In addition to knowing and applying the basic rules for the use of static, reusable passwords (see Security Basics
), every Internet user should know about spoofing and phishing. The fastest growing computer crime, they can inflict serious damage to your finances and credit.
Phishing & spoofing scams
In essence, these scams prey on unaware computer users to divulge personal and sensitive information that is then used to steal the person's identity for the purposes of fraud. Using sophisticated techniques, they send emails containing links directing you to fraudulent websites that are designed to have the exact look and feel of the real website. Once there, they ask you to update or confirm sensitive personal information such as credit card or bank account numbers, your login information, social insurance number etc. To bait you, they may even allude to an urgent or threatening condition concerning your account.
Should you receive such an email and have dealings with the organization the email appears to have come from, DO NOT click on the link provided in the email. Instead, use your bookmark for that organization, or type the organization's website address (URL) in your browser, to go there directly.
Key loggers & other malware
Even if you don't provide the spoofed website with what they ask for, simply clicking the link in the email could subject your computer to background installations of key loggers and other malware. Key logging is a method used to capture your user IDs, passwords and other personal information as you type it.
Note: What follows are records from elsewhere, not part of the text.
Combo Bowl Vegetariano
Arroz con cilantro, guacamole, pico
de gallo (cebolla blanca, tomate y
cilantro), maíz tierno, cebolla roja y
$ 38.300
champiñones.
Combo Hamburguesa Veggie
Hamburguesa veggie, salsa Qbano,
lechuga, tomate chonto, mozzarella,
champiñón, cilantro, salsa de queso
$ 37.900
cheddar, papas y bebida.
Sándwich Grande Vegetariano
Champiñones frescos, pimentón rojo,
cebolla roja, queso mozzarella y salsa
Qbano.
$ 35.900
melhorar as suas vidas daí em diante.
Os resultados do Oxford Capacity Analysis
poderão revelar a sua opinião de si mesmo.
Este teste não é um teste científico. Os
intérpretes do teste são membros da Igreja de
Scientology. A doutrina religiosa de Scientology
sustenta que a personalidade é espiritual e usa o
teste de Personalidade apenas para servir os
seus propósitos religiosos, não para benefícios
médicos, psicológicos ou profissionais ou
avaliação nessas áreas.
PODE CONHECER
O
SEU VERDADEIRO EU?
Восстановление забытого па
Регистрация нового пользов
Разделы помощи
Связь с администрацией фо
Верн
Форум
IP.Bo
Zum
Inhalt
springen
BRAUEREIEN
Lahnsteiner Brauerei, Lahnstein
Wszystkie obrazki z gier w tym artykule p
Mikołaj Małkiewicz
Criminals know how to retrieve this information, or can even set it up to automatically have it sent to them. The risk that this type of software is present on a computer is particularly acute when you use shared or public computers such as those in hotels, airports, Internet cafes etc. If at all possible, never use these computers to log in to financial or other websites that contain sensitive and personal information. At all times avoid providing any identifying information and never
use the "remember me" option many websites offer on such computers.
Keep personal information, well, personal
Most people do not realize that the personal information they volunteer on websites like Facebook and others like it, is frequently used to build a personal profile which can subsequently be used to impersonate them.
If you feel the need to have an account on such websites, reveal as little personal information as possible or provide bogus information for location, date of birth etc. Providing factual information may come back to bite you.